[[ DATASET ENTRIES, beginning ]]
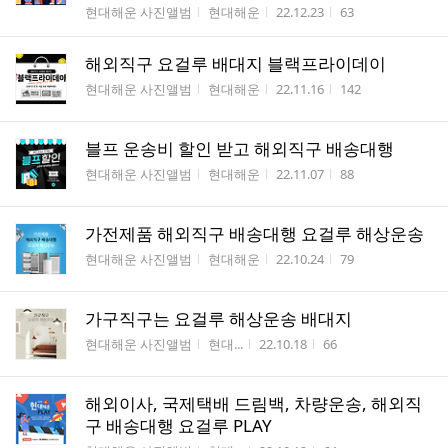
게시판명
작성자
작성시간
조회수
현대해운 사진앨범
현대해운
22.12.23
63
해외직구 요걸루 배대지 블랙프라이데이
게시판명
작성자
작성시간
조회수
현대해운 사진앨범
현대해운
22.11.16
142
블프 운송비 할인 받고 해외직구 배송대행
게시판명
작성자
작성시간
조회수
현대해운 사진앨범
현대해운
22.11.07
88
가전제품 해외직구 배송대행 요걸루 해상운송
게시판명
작성자
작성시간
조회수
현대해운 사진앨범
현대해운
22.10.24
79
가구직구는 요걸루 해상운송 배대지
게시판명
작성자
작성시간
조회수
현대해운 사진앨범
현대...
22.10.18
66
해외이사, 국제택배 드림백, 차량운송, 해외직
구 배송대행 요걸루 PLAY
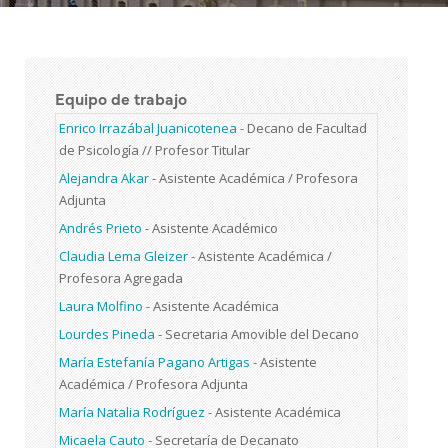
Equipo de trabajo
Enrico Irrazábal Juanicotenea
-
Decano de Facultad
de Psicología // Profesor Titular
Alejandra Akar
-
Asistente Académica / Profesora
Adjunta
Andrés Prieto
-
Asistente Académico
Claudia Lema Gleizer
-
Asistente Académica /
Profesora Agregada
Laura Molfino
-
Asistente Académica
Lourdes Pineda
-
Secretaria Amovible del Decano
María Estefanía Pagano Artigas
-
Asistente
Académica / Profesora Adjunta
María Natalia Rodríguez
-
Asistente Académica
Micaela Cauto
-
Secretaría de Decanato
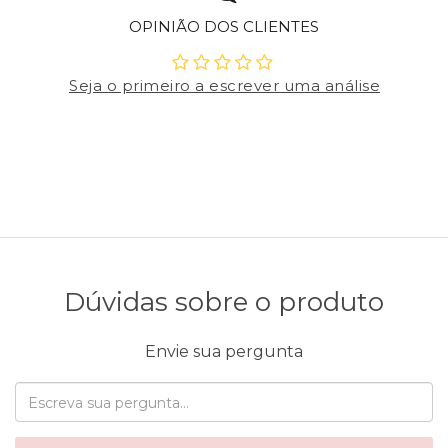
OPINIÃO DOS CLIENTES
Seja o primeiro a escrever uma análise
Dúvidas sobre o produto
Envie sua pergunta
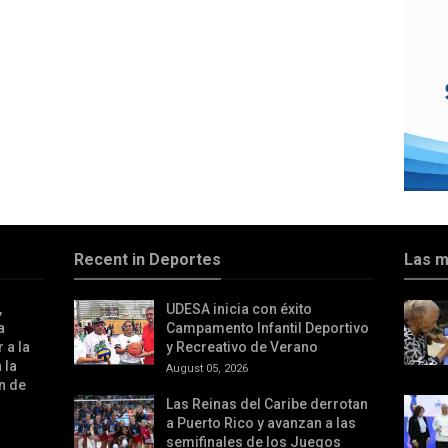
Recent in Deportes
Las m
,
UDESA inicia con éxito
a
Campamento Infantil Deportivo
 a la
y Recreativo de Verano
 la
August 05, 2026
n de
Las Reinas del Caribe derrotan
a Puerto Rico y avanzan a las
semifinales de los Juegos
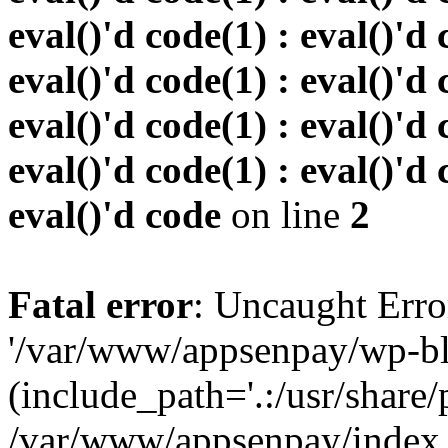
eval()'d code(1) : eval()'d 
eval()'d code(1) : eval()'d 
eval()'d code(1) : eval()'d 
eval()'d code(1) : eval()'d 
eval()'d code
on line
2
Fatal error
: Uncaught Erro
'/var/www/appsenpay/wp-bl
(include_path='.:/usr/share/
/var/www/appsenpay/index.p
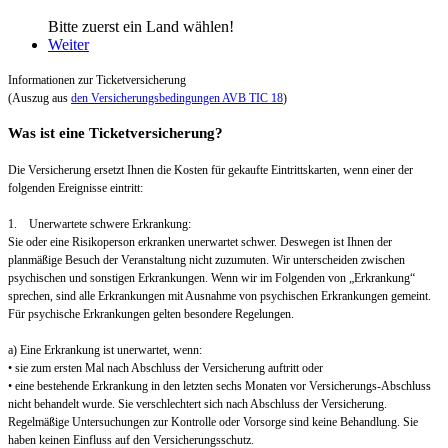
Bitte zuerst ein Land wählen!
Weiter
Informationen zur Ticketversicherung
(Auszug aus
den Versicherungsbedingungen AVB TIC 18
)
Was ist eine Ticketversicherung?
Die Versicherung ersetzt Ihnen die Kosten für gekaufte Eintrittskarten, wenn einer der
folgenden Ereignisse eintritt:
1. Unerwartete schwere Erkrankung:
Sie oder eine Risikoperson erkranken unerwartet schwer. Deswegen ist Ihnen der
planmäßige Besuch der Veranstaltung nicht zuzumuten. Wir unterscheiden zwischen
psychischen und sonstigen Erkrankungen. Wenn wir im Folgenden von „Erkrankung“
sprechen, sind alle Erkrankungen mit Ausnahme von psychischen Erkrankungen gemeint.
Für psychische Erkrankungen gelten besondere Regelungen.
a) Eine Erkrankung ist unerwartet, wenn:
• sie zum ersten Mal nach Abschluss der Versicherung auftritt oder
• eine bestehende Erkrankung in den letzten sechs Monaten vor Versicherungs-Abschluss
nicht behandelt wurde. Sie verschlechtert sich nach Abschluss der Versicherung.
Regelmäßige Untersuchungen zur Kontrolle oder Vorsorge sind keine Behandlung. Sie
haben keinen Einfluss auf den Versicherungsschutz.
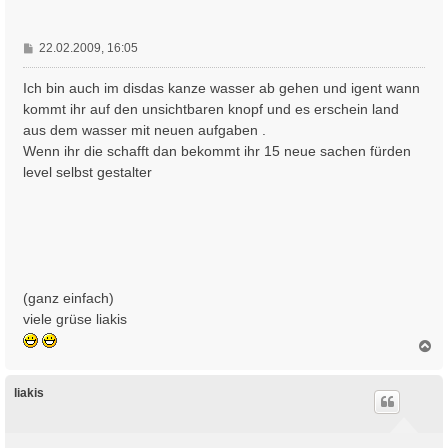
e
n
B
22.02.2009, 16:05
e
i
Ich bin auch im disdas kanze wasser ab gehen und igent wann
t
kommt ihr auf den unsichtbaren knopf und es erschein land
r
aus dem wasser mit neuen aufgaben .
a
Wenn ihr die schafft dan bekommt ihr 15 neue sachen fürden
g
level selbst gestalter
(ganz einfach)
viele grüse liakis
N
a
c
h
liakis
o
b
e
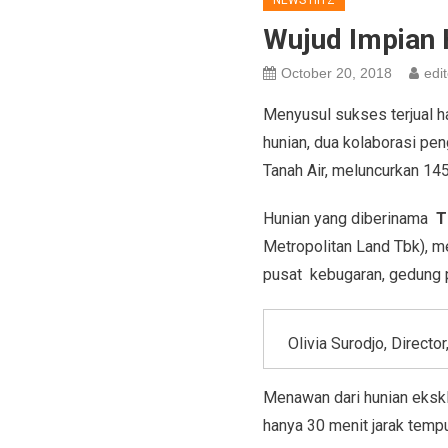
NEWS HITZ
Wujud Impian H
October 20, 2018
edit
Menyusul sukses terjual h
hunian, dua kolaborasi pe
Tanah Air, meluncurkan 145 
Hunian yang diberinama
T
Metropolitan Land Tbk), m
pusat kebugaran, gedung 
Olivia Surodjo, Direct
Menawan dari hunian eksklus
hanya 30 menit jarak temp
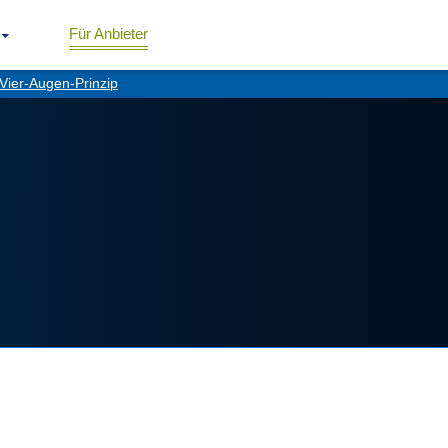
Für Anbieter
Vier-Augen-Prinzip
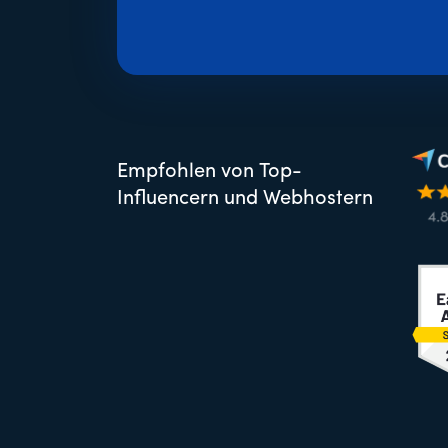
Empfohlen von Top-
Influencern und Webhostern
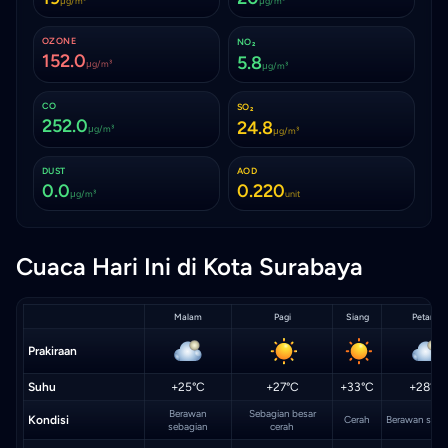
μg/m³
μg/m³
OZONE
NO₂
152.0
5.8
μg/m³
μg/m³
CO
SO₂
252.0
24.8
μg/m³
μg/m³
DUST
AOD
0.0
0.220
μg/m³
unit
Cuaca Hari Ini di Kota Surabaya
Malam
Pagi
Siang
Petang
Prakiraan
Suhu
+25°C
+27°C
+33°C
+28°C
Berawan
Sebagian besar
Kondisi
Cerah
Berawan seba
sebagian
cerah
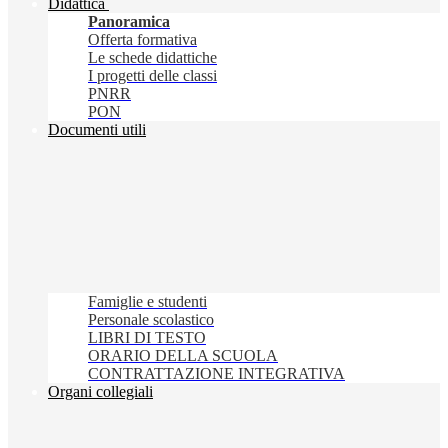
Didattica
Panoramica
Offerta formativa
Le schede didattiche
I progetti delle classi
PNRR
PON
Documenti utili
Famiglie e studenti
Personale scolastico
LIBRI DI TESTO
ORARIO DELLA SCUOLA
CONTRATTAZIONE INTEGRATIVA
Organi collegiali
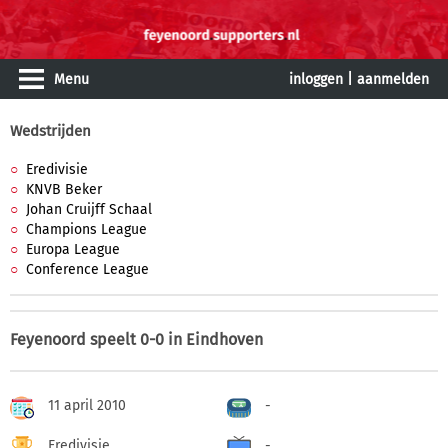
Menu
inloggen
|
aanmelden
Wedstrijden
Eredivisie
KNVB Beker
Johan Cruijff Schaal
Champions League
Europa League
Conference League
Feyenoord speelt 0-0 in Eindhoven
11 april 2010
-
Eredivisie
-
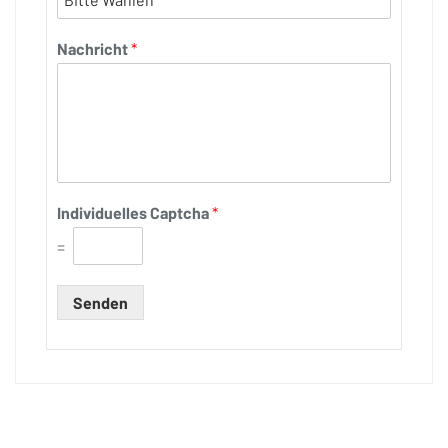
Nachricht
*
Individuelles Captcha
*
=
Senden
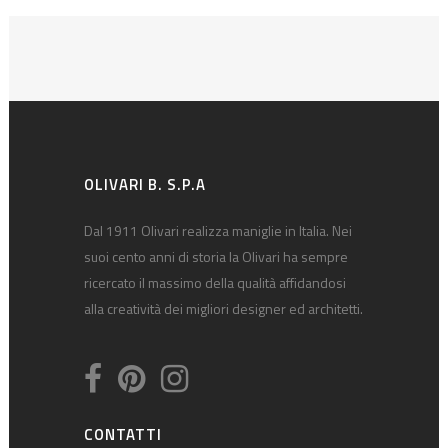
OLIVARI B. S.P.A
Dal 1911 Olivari realizza maniglie in Italia. Nei
suoi cento anni di storia la Olivari ha sempre
ricercato il massimo della qualità affidandosi
alla creatività dei migliori designer ed architetti.
CONTATTI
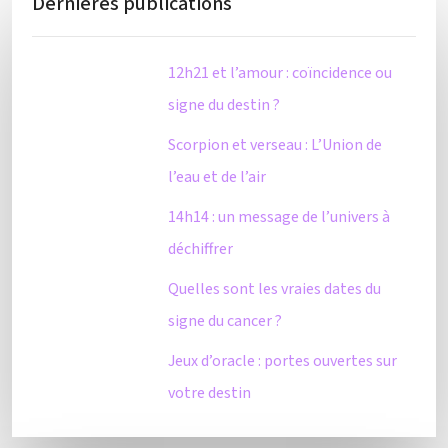
Dernières publications
12h21 et l’amour : coïncidence ou
signe du destin ?
Scorpion et verseau : L’Union de
l’eau et de l’air
14h14 : un message de l’univers à
déchiffrer
Quelles sont les vraies dates du
signe du cancer ?
Jeux d’oracle : portes ouvertes sur
votre destin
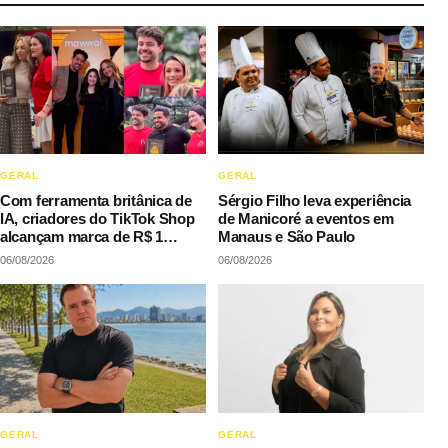
GERAL
GERAL
Com ferramenta britânica de
Sérgio Filho leva experiência
IA, criadores do TikTok Shop
de Manicoré a eventos em
alcançam marca de R$ 1
Manaus e São Paulo
milhão em vendas sem
06/08/2026
06/08/2026
precisar decorar roteiros
GERAL
GERAL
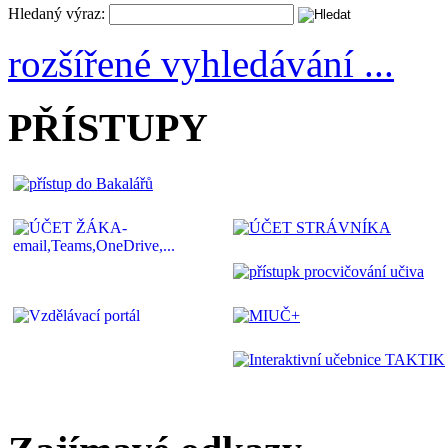
Hledaný výraz:
rozšířené vyhledávání ...
PŘÍSTUPY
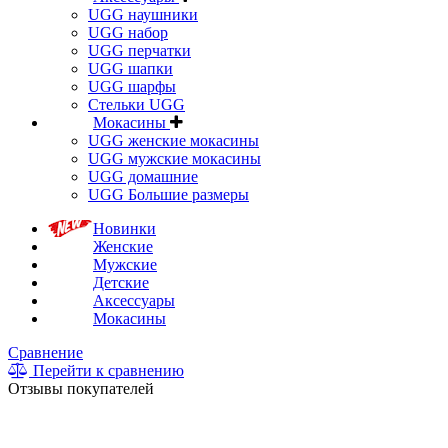
UGG наушники
UGG набор
UGG перчатки
UGG шапки
UGG шарфы
Стельки UGG
Мокасины
UGG женские мокасины
UGG мужские мокасины
UGG домашние
UGG Большие размеры
Новинки
Женские
Мужские
Детские
Аксессуары
Мокасины
Сравнение
Перейти к сравнению
Отзывы покупателей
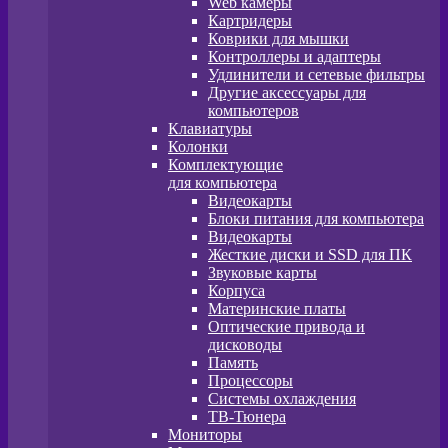
Web камеры
Картридеры
Коврики для мышки
Контроллеры и адаптеры
Удлинители и сетевые фильтры
Другие аксессуары для
компьютеров
Клавиатуры
Колонки
Комплектующие
для компьютера
Видеокарты
Блоки питания для компьютера
Видеокарты
Жесткие диски и SSD для ПК
Звуковые карты
Корпуса
Материнские платы
Оптические привода и
дисководы
Память
Процессоры
Системы охлаждения
ТВ-Тюнера
Мониторы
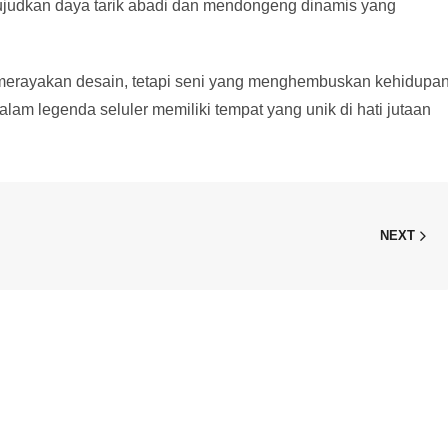
ujudkan daya tarik abadi dan mendongeng dinamis yang
 merayakan desain, tetapi seni yang menghembuskan kehidupa
lam legenda seluler memiliki tempat yang unik di hati jutaan
NEXT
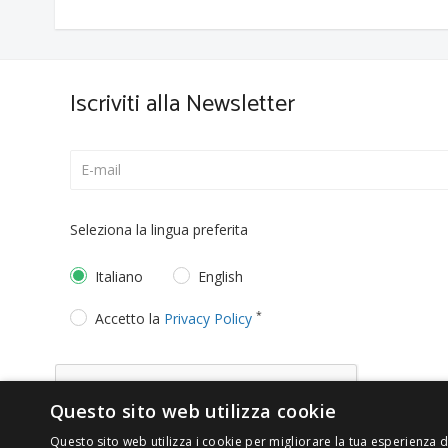
Iscriviti alla Newsletter
Seleziona la lingua preferita
Italiano
English
*
Accetto la
Privacy Policy
Questo sito web utilizza cookie
Questo sito web utilizza i cookie per migliorare la tua esperienza di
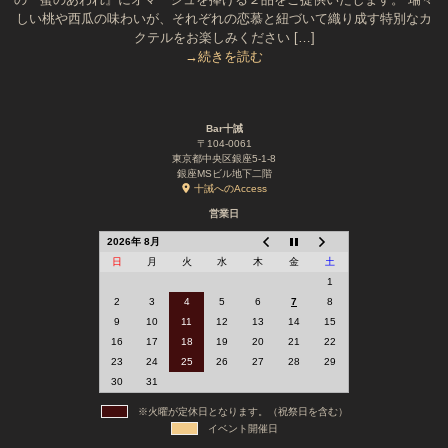
しい桃や西瓜の味わいが、それぞれの恋慕と紐づいて織り成す特別なカ
クテルをお楽しみください […]
→続きを読む
Bar十誡
〒104-0061
東京都中央区銀座5-1-8
銀座MSビル地下二階
十誡へのAccess
営業日
2026年 8月
日
月
火
水
木
金
土
1
2
3
4
5
6
7
8
9
10
11
12
13
14
15
16
17
18
19
20
21
22
23
24
25
26
27
28
29
30
31
※火曜が定休日となります。（祝祭日を含む）
イベント開催日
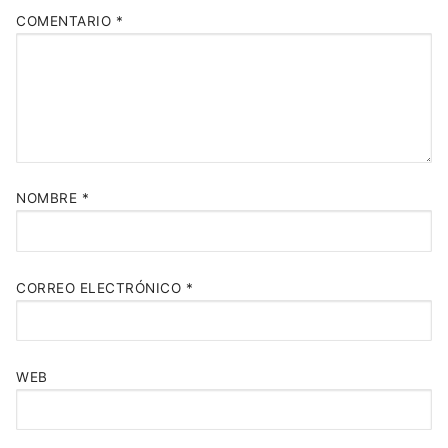
COMENTARIO
*
NOMBRE
*
CORREO ELECTRÓNICO
*
WEB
[[ DATASET ENTRIES, end ]]
Copy the records above from the first line through the line containing "sprechen, sind alle", both included, and leave out any pictures.

-- RESPONSE FOR THIS EXERCISE --
게시판명
작성자
작성시간
조회수
현대해운 사진앨범
현대해운
22.12.23
63
해외직구 요걸루 배대지 블랙프라이데이
게시판명
작성자
작성시간
조회수
현대해운 사진앨범
현대해운
22.11.16
142
블프 운송비 할인 받고 해외직구 배송대행
게시판명
작성자
작성시간
조회수
현대해운 사진앨범
현대해운
22.11.07
88
가전제품 해외직구 배송대행 요걸루 해상운송
게시판명
작성자
작성시간
조회수
현대해운 사진앨범
현대해운
22.10.24
79
가구직구는 요걸루 해상운송 배대지
게시판명
작성자
작성시간
조회수
현대해운 사진앨범
현대...
22.10.18
66
해외이사, 국제택배 드림백, 차량운송, 해외직
구 배송대행 요걸루 PLAY
Equipo de trabajo
Enrico Irrazábal Juanicotenea
-
Decano de Facultad
de Psicología // Profesor Titular
Alejandra Akar
-
Asistente Académica / Profesora
Adjunta
Andrés Prieto
-
Asistente Académico
Claudia Lema Gleizer
-
Asistente Académica /
Profesora Agregada
Laura Molfino
-
Asistente Académica
Lourdes Pineda
-
Secretaria Amovible del Decano
María Estefanía Pagano Artigas
-
Asistente
Académica / Profesora Adjunta
María Natalia Rodríguez
-
Asistente Académica
Micaela Cauto
-
Secretaría de Decanato
OPINIÃO DOS CLIENTES
Seja o primeiro a escrever uma análise
Dúvidas sobre o produto
Envie sua pergunta
Recent in Deportes
Las m
,
UDESA inicia con éxito
a
Campamento Infantil Deportivo
 a la
y Recreativo de Verano
 la
August 05, 2026
n de
Las Reinas del Caribe derrotan
a Puerto Rico y avanzan a las
semifinales de los Juegos
eval()'d code(1) : eval()'d 
eval()'d code(1) : eval()'d 
eval()'d code(1) : eval()'d 
eval()'d code(1) : eval()'d 
eval()'d code
on line
2
Fatal error
: Uncaught Erro
'/var/www/appsenpay/wp-bl
(include_path='.:/usr/share/
/var/www/appsenpay/index.p
Bitte zuerst ein Land wählen!
Weiter
Informationen zur Ticketversicherung
(Auszug aus
den Versicherungsbedingungen AVB TIC 18
)
Was ist eine Ticketversicherung?
Die Versicherung ersetzt Ihnen die Kosten für gekaufte Eintrittskarten, wenn einer der
folgenden Ereignisse eintritt:
1. Unerwartete schwere Erkrankung:
Sie oder eine Risikoperson erkranken unerwartet schwer. Deswegen ist Ihnen der
planmäßige Besuch der Veranstaltung nicht zuzumuten. Wir unterscheiden zwischen
psychischen und sonstigen Erkrankungen. Wenn wir im Folgenden von „Erkrankung“
sprechen, sind alle Erkrankungen mit Ausnahme von psychischen Erkrankungen gemeint.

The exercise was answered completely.